When teachers do not connect a lesson to students, the students are unable to focus and connect ideas and thoughts that they might have on a certain topic. After a teacher teaches a lesson, the students do not remember the skill that they were taught so then they cannot link it to previous lessons that were taught to them. With them not being able to link the lessons, they cannot learn a skill of being able to link multiples things at once.

2. "The project is chosen and assigned by the teacher from a box of 3-by-5 index cards. On the card the teacher has written the question to be answered, the books to use, and how much to write. Explaining the cards to the observer, the teacher said, "It tells them exactly what to do, or they couldn't do it."
By the teacher doing this, it does not enable the students to figure out how to research, bring thoughts together, and do a project on their own. By the teacher providing all of the information, there is really no major work that needs to be done besides putting the actually project together because the research that is needed to be done and all of the other materials is already provided by the teacher. The students then are not able to the students in a way to speak out how they would if they wrote the project in their own tone and not in the teachers. By the teacher wanted them to write the paper how he wants, the students are not able to claim an identity as a writer because they have always been told how to write. In a way it is not like letting a bird out of the nest because if the bird lives in the nest forever the bird will not be able to live. It is the same for the students because as they move on through school, they will not know how to wrote on their own because the information has always been provided for them.

3. "The products of work should not be like anybody else's and should show individuality."
Even someone does anything they want to leave a mark on it that will be known as their own. Many people do not like to copy someone else's work and they want to make it their own. When someone starts a new fashion trend they do it to break art from the look of everyone else and when people being to copy their trend then a new trend is made. The same thing goes for school work. The way people type papers, the way they make the title page, the way that they present the whole paper is a way of expressing who you are.
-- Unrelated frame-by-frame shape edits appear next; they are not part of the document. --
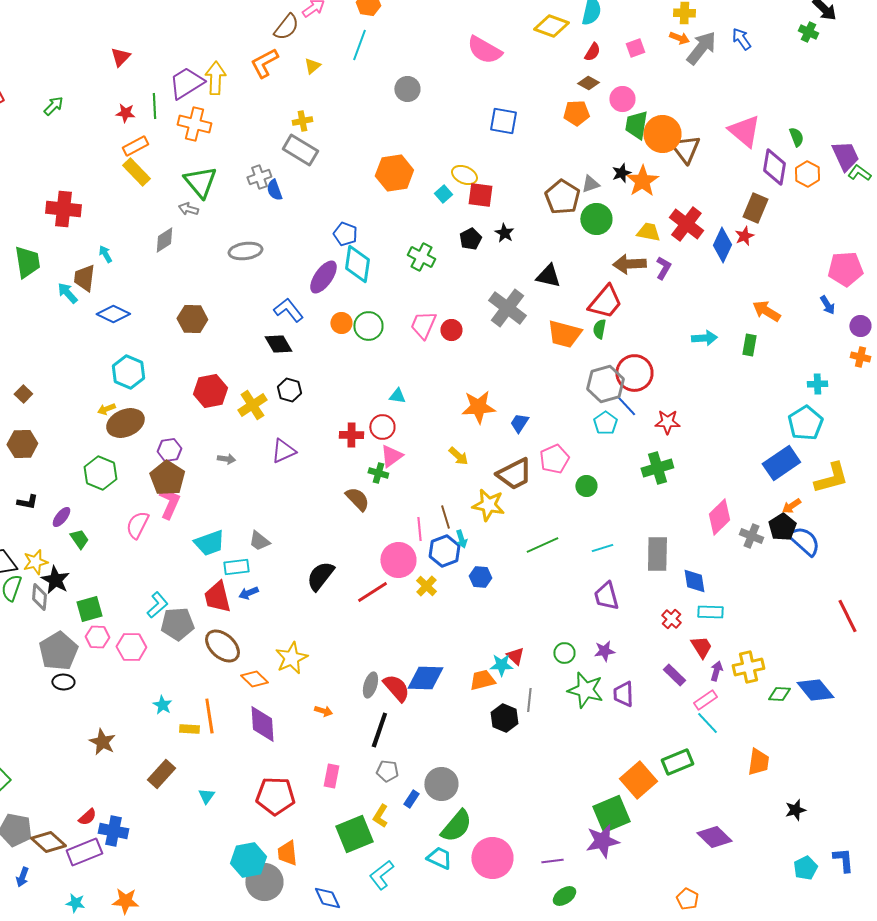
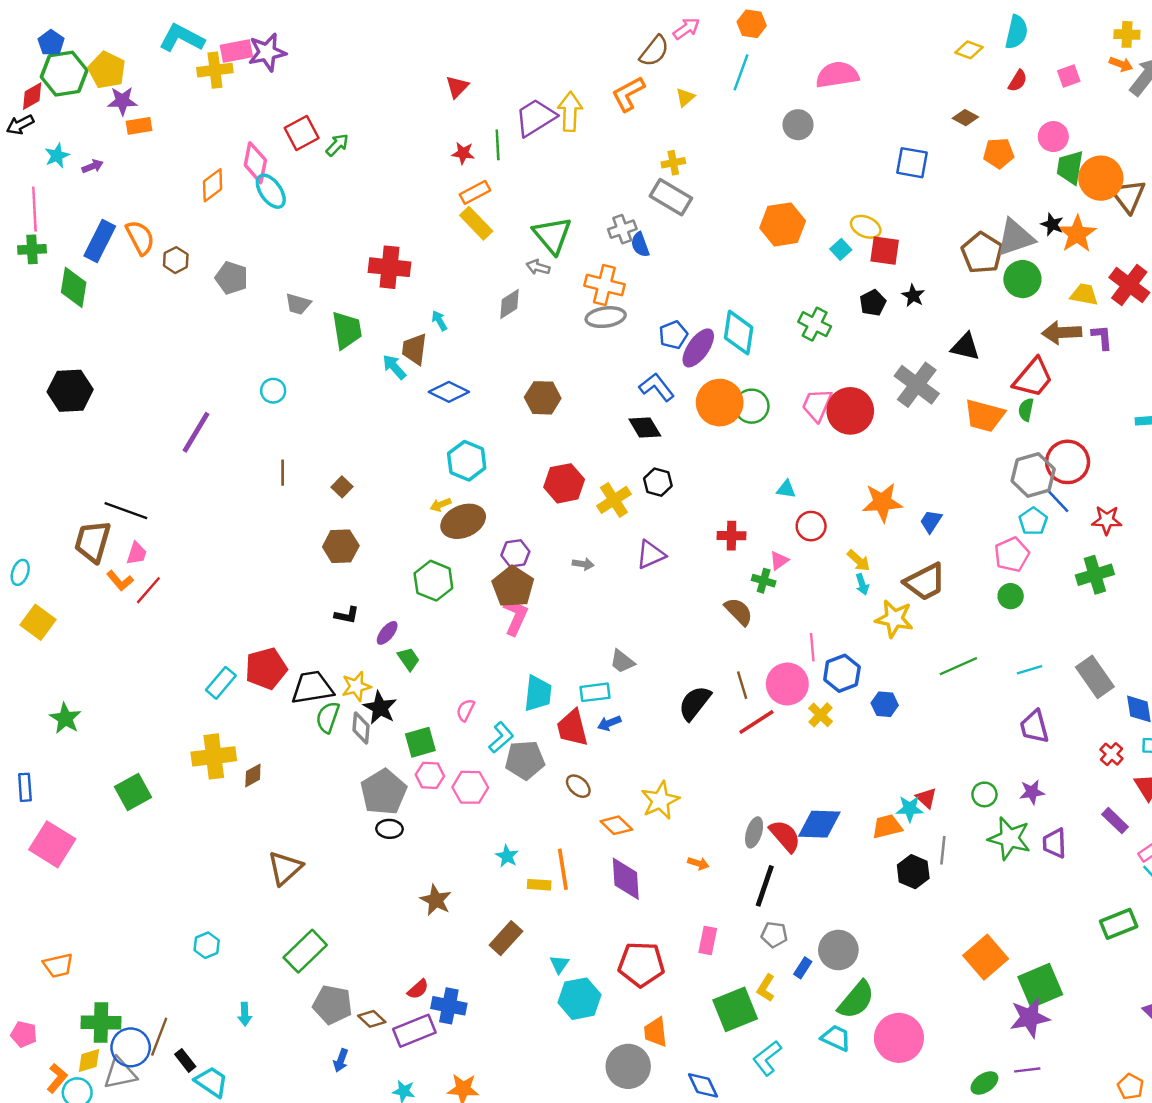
yellow diamond: (551, 26) -> (969, 50), size x0.7
pink semicircle: (484, 50) -> (837, 75), moved, turned 141
brown diamond: (588, 83) -> (965, 118), moved
green arrow: (53, 106) -> (337, 145), moved
orange cross: (194, 124) -> (604, 285), moved
black star: (621, 173) -> (1052, 224), turned -30
gray triangle: (590, 184) -> (1015, 238), size x1.8
blue pentagon: (345, 234) -> (673, 335), moved, turned 30
purple L-shape: (663, 268) -> (1102, 337), turned -35
orange circle: (341, 323) -> (720, 403), size x1.8
red circle: (451, 330) -> (850, 411), size x1.8
red circle: (382, 427) -> (811, 526), moved
pink triangle: (391, 456) -> (779, 561), size x0.7
pink pentagon: (554, 459) -> (1012, 555), moved
brown line: (445, 517) -> (742, 685), moved
pink semicircle: (137, 525) -> (466, 710), moved, size x0.7
cyan arrow: (461, 539) -> (862, 584), moved
cyan trapezoid: (209, 543) -> (538, 694), moved, turned -64
gray rectangle: (657, 554) -> (1095, 677), turned -36
brown ellipse: (222, 646) -> (578, 786), size x0.6
orange square: (638, 780) -> (986, 957), moved
brown diamond: (48, 842) -> (372, 1019), size x0.7
cyan hexagon: (248, 860) -> (580, 999), moved
purple line: (552, 861) -> (1027, 1070), moved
When you are not unique and show individuality you become just another face in the crowd, but when you do your own thing then you are singled out because you are known for certain techniques that you use in the paper.

Questions/Comments/Points to Share:
Anyon is showing not only the people that read this article but the world that there is more for the students to learn. Also
there is a lot of information that the teachers are not facilitating out to the students. With the teachers not getting this information out to the students, the students are unable to set themselves apart individually from the rest of the students that are in their class and that will be in their future classes. With the teachers giving instruction to the students on how they should do the project, the students are unable to learn how the project should be setup. When the students begin future projects, the skill of being able to figure and decode the project is not there because the students have always been given how they should exactly do the project out.